La musique urbaine congolaise , une autre histoire!

La musique urbaine

Le terme « Urbain » trouve historiquement ses origines aux États-Unis, il englobe deux styles distincts, le hip-hop (ou « rap ») et le RnB qui sont des musiques afro-américaines ou musiques noires natifs des ghettos de New York, Chicago, Los Angeles… Ces styles musicaux se sont imposer contre vents et marrées au pays de l’oncle Sam face aux Rock n roll, à la Country music, à la Pop, pour ne citer que ces trois genres. Traversant les frontières des États-Unis et s’exportant dans tous les recoins du globe terrestre, ne dit-on pas que chaque pays du monde possède son James Brown? Son Barry white ? Son Michael Jackson, et pourquoi pas son Tupac ou Jay-z? En Afrique, en générale et en Afrique subsaharienne en particulier, on parle de musique urbaine africaine. Autant de points de similarités avec les states tels que : les maux de la société, la rue, le quotidien du petit peuple, l’injustice permettent jusqu’aujourd’hui d’alimenter ce genre « Urbain » et le Congo Kinshasa ne déroge pas à la règle.

Les pionniers

Au pays de la rumba, une nouvelle vague d’artiste se révèle au publique, elle peine encore à se faire accepter et à se faire respecter. De nombreux sceptiques doutent de la crédibilité de ce mouvement musicale et qualifient l’ensemble par des propos péjoratifs « rêveurs ou distraits » ou encore «d’américains perdus au Congo », ceci étant notamment dû à leurs look hip-hop d’inspiration américaine contenant d’incontournables accessoires comme le baggy, le  bandana, le T-shirt xxl, ou le piercing. Cette imitation parfaite ne collant pas avec les réalités climatiques du pays tropical qu’est la RDC, ne dérange en rien la conception de l’image idéale du « rappeur américain type » que ses artistes veulent retranscrire à tout prix.

Photo : Fatima CIA – B-Flash & DDC maestro

Ces « trouble-fête », sont des rappeurs, des slammers, des breakers, des beat makers, des DJs, des chroniqueurs de hip hop et autres, qui représentent l’autre facette de la rue congolaise. Ces artistes et ces personnalités à part entière surfent sur tous les thèmes à travers leurs talents et le font bien. Des pionniers, donne le ton, le « La » dit-on, à une époque ou personne ou presque ne parle de Rap congolais.

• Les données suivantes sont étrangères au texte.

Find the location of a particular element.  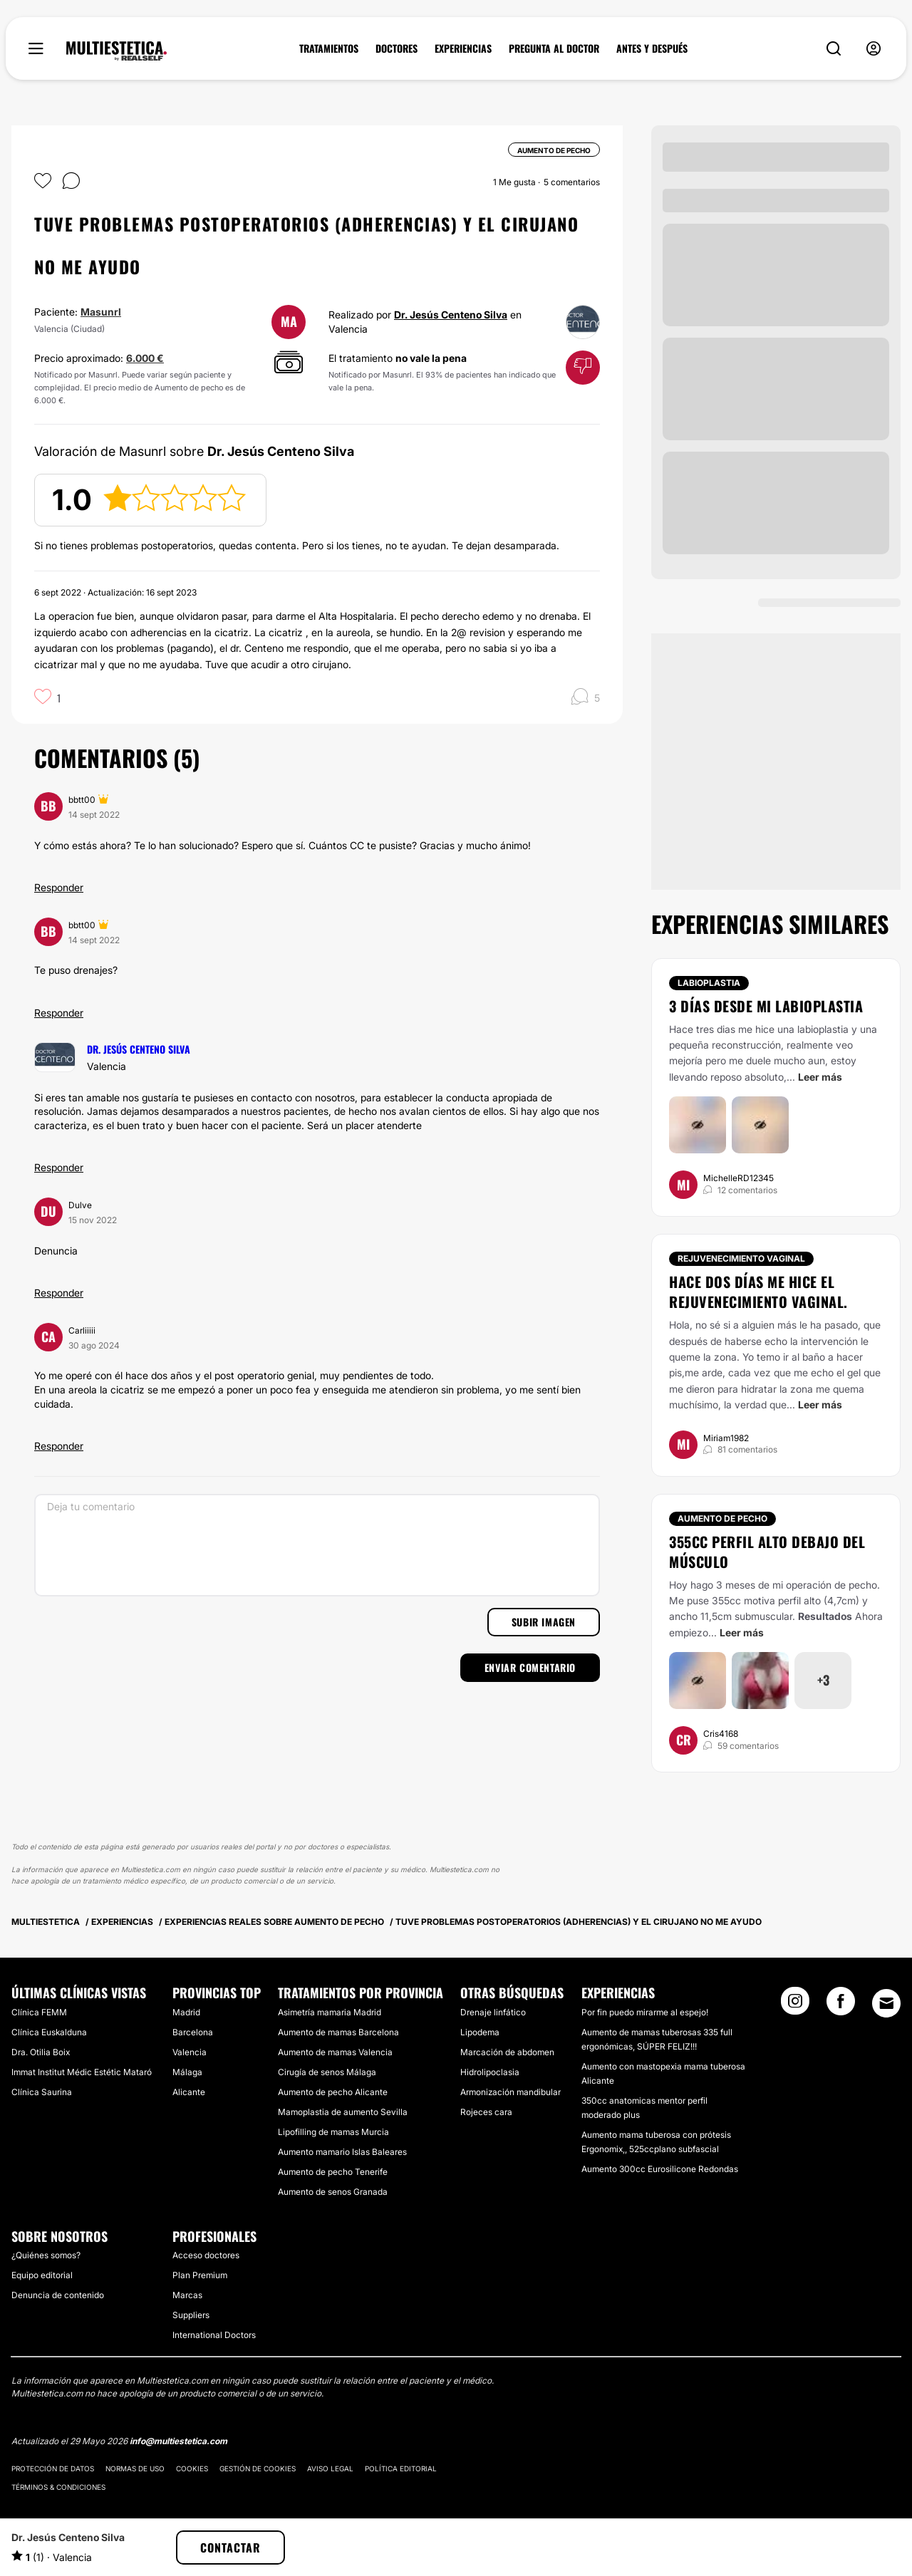

Leer más is located at coordinates (820, 1077).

C’est avec le tube « On s’en fout » du groupe Fatima CIA  que le grand public comprend à ce moment précis qu’il existe autre chose au Congo que les rythmes envoûtant de Tabuley Rochereau, les mélodies saccadées de Pépé Kallé,  Zaiko langa Langa, Défao, King Kester, Koffi Olomide, JB Mpiana, Werrason, ou encore le célébrissime Papa Wemba et bien d’autres.

Photo : Lexxus legal

Au début des années 2000, après la vague Fatima CIA, le mouvement hip hop congolais  proprement dits, c’est propagé tel un virus dans la capitale de Kinshasa. Des quatre coins, des groupes et des artistes solo voit le jour : le groupe BWK ou « Bawuta Kin » en lingala qui signifie « Originaire de Kinshasa », le groupe PNB ou « Penser Nègre Brute» de Lexxus légal, Stors Hyns et Christo, le groupe Avalon de Mohombi et Djo qui est l’un des premiers groupe à s’exporter hors du Congo et est également nominé et vainqueur au KORA awards en 2008 au Bénin, le groupe K- mélia précurseur du RPK « Rap Purement Kinois » et qui est également le premier groupe de rap congolais nominé pour une récompense au KORA Awards 2005 en Afrique du sud, le groupe Keep Quiet de Marshall Dixon, Lafoul Aklam, MIK et les autres avec le titre « Elle aimes sa » qui à mit tout le monde d’accord, le groupe KMS de 2boules, Paciphik, Marciano et Ice man, le groupe SRK d’Oliverman, Don K premier, Cartel Yolo avec le tube de l’époque « Molotswangue ». La marche des artistes solo s’ouvre avec G-funk étant considéré comme l’un des premiers rappeurs congolais évoluant en solo, Bebson de la Rue avec sa musique de recherche underground, Radek Suprême, T-M Kay, SLY, OG Manitou, Patsha bay , et tant d’autres.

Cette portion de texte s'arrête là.